Our goal is to define a symmetric interval about the population mean \mu that will contain all potentially measured values of \bar{x} with a probability[1] of \cal{C}.

Typically \cal{C} will be

    \[ {\cal{C}} = 0.90 \hspace{.5in} \mbox{(90\% confidence)}\]

    \[ {\cal{C}} = 0.95 \hspace{.5in} \mbox{(95\% confidence)}\]

    \[ {\cal{C}} = 0.99 \hspace{.5in} \mbox{(99\% confidence)}\]

The assumptions that we need in order to use the z-distribution to compute confidence intervals for means are :

  1. The population standard deviation, \sigma, is known (a somewhat artificial assumption since it is usually not known in an experimental situation) or
  2. The sample size is greater than (or equal to) 30, n \geq 30 and we use \sigma = s, the sample standard deviation in our confidence interval formula.

Definition : Let z_{\cal{C}} = z_{\alpha/2} where {\cal{C}} = 1 - \alpha be the z-value, from the Standard Normal Distribution Table that corresponds to an area, between 0 and z_{\cal{C}} of {\cal{C}}/2 as shown in Figure 8.1.

Figure 8.1 : The z-distribution areas of interest associated with z_{\cal{C}} = z_{\alpha/2}.

To get our confidence interval we simply inverse z-transform the picture of Figure 8.1, taking the mean of 0 to the sample mean \bar{x} and the standard deviation of 1 to the standard error \sigma/\sqrt{n} as shown in Figure 8.2.

Figure 8.2 : The inverse z-transformation of Figure 8.1 gives the confidence interval for \mu.

So here is our recipe from Figure 8.2. The \cal{C}-confidence interval for the mean, under one of the two assumptions given above, is :

    \[ \bar{x} - z_{\alpha/2} \left( \frac{\sigma}{\sqrt{n}}\right) < \mu < \bar{x} + z_{\alpha/2} \left( \frac{\sigma}{\sqrt{n}}\right) \]

or using notation that we will use as a standard way of denoting symmetric confidence intervals

(8.1)   \begin{equation*} \bar{x} - E < \mu < \bar{x} + E \end{equation*}

where

    \[ E = z_{\cal{C}} \left( \frac{\sigma}{\sqrt{n}}\right). \]

The notation z_{\cal{C}} is more convenient for us than z_{\alpha/2} because we will use the t Distribution Table in the Appendix to find z_{\cal{C}} very quickly.

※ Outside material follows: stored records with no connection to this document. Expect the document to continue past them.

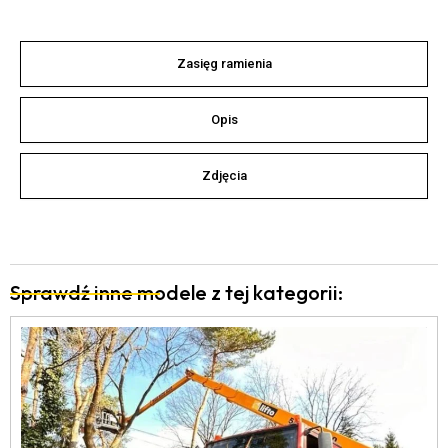
Zasięg ramienia
Opis
Zdjęcia
Sprawdź inne modele z tej kategorii:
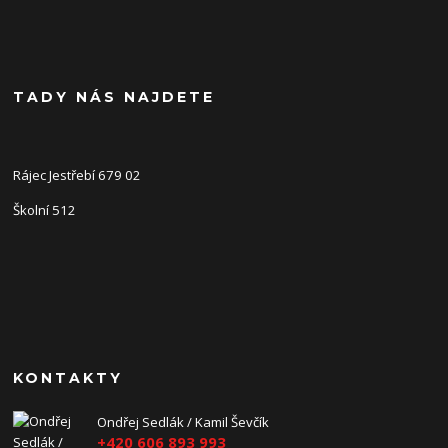
TADY NÁS NAJDETE
Rájec Jestřebí 679 02
Školní 512
KONTAKTY
Ondřej Sedlák / Kamil Ševčík
+420 606 893 993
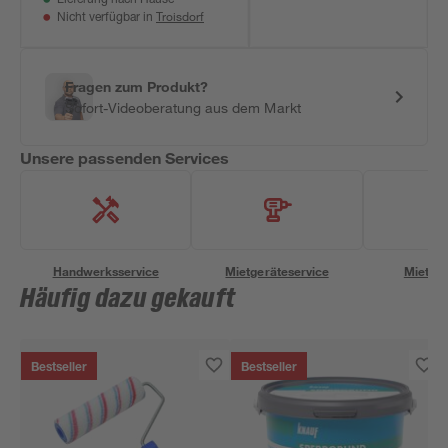
Lieferung nach Hause
Troisdorf
Nicht verfügbar in
Fragen zum Produkt?
Sofort-Videoberatung aus dem Markt
Unsere passenden Services
Handwerksservice
Mietgeräteservice
Miettra
Häufig dazu gekauft
Bestseller
Bestseller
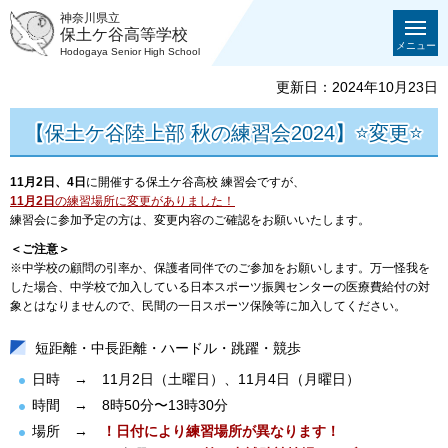
神奈川県立
保土ケ谷高等学校
メニュー
Hodogaya Senior High School
更新日：2024年10月23日
【保土ケ谷陸上部 秋の練習会2024】⭐️変更⭐️
11月2日、4日
に開催する保土ケ谷高校 練習会ですが、
11月2日
の練習場所に変更がありました！
練習会に参加予定の方は、変更内容のご確認をお願いいたします。
＜ご注意＞
※中学校の顧問の引率か、保護者同伴でのご参加をお願いします。万一怪我を
した場合、中学校で加入している日本スポーツ振興センターの医療費給付の対
象とはなりませんので、民間の一日スポーツ保険等に加入してください。
短距離・中長距離・ハードル・跳躍・競歩
日時 → 11月2日（土曜日）、11月4日（月曜日）
時間 → 8時50分〜13時30分
場所 →
！日付により練習場所が異なります！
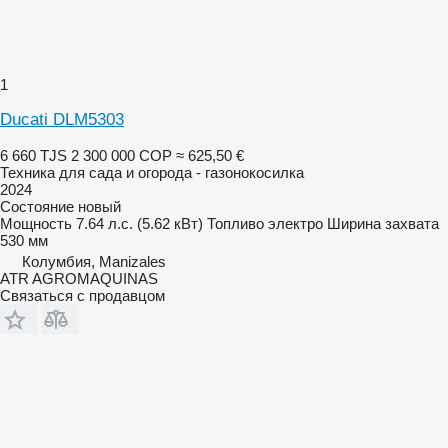
1
Ducati DLM5303
6 660 TJS
2 300 000 COP
≈ 625,50 €
Техника для сада и огорода - газонокосилка
2024
Состояние
новый
Мощность
7.64 л.с. (5.62 кВт)
Топливо
электро
Ширина захвата
530 мм
Колумбия, Manizales
ATR AGROMAQUINAS
Связаться с продавцом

We could equally well write

    \[ \mu = \bar{x} \pm E \]

but we will use Equation (8.1) because it explicitly gives the bounds for the confidence interval.

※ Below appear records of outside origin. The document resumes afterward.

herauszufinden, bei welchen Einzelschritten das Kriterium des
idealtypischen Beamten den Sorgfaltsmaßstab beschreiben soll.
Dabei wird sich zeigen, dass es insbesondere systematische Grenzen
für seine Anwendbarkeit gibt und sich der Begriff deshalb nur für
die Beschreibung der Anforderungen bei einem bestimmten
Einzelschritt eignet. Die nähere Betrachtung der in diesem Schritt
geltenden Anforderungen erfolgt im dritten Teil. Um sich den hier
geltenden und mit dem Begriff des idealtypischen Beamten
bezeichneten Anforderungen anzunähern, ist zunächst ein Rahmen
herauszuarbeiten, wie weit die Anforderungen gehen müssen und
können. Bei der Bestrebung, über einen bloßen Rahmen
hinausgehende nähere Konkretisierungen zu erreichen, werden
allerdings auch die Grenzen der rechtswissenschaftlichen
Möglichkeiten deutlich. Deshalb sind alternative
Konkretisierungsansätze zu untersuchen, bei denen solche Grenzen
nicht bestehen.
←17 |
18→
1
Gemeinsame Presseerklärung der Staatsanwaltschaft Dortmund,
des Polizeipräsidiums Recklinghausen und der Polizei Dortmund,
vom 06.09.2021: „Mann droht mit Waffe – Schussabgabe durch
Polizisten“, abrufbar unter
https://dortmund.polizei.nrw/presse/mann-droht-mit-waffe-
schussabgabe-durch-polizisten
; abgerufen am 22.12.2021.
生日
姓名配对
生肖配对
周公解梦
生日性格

Notice how the confidence interval is backwards from the picture that the central limit theorem gives, the picture shown in Figure 8.3. We actually had no business using the inverse z-transformation \mu = (z - \bar{x})/(\sigma/\sqrt{n}) to arrive at Figure 8.2. It reverses the roles of \mu and \bar{x}. We’ll return to this point after we work through the mechanics of an example.

Figure 8.3 : The central limit theorem is about distributions of sample means.

Example 8.2 : What is the 95\% confidence interval for student age if the population \sigma is 2 years, sample n = 50, \bar{x} = 23.2?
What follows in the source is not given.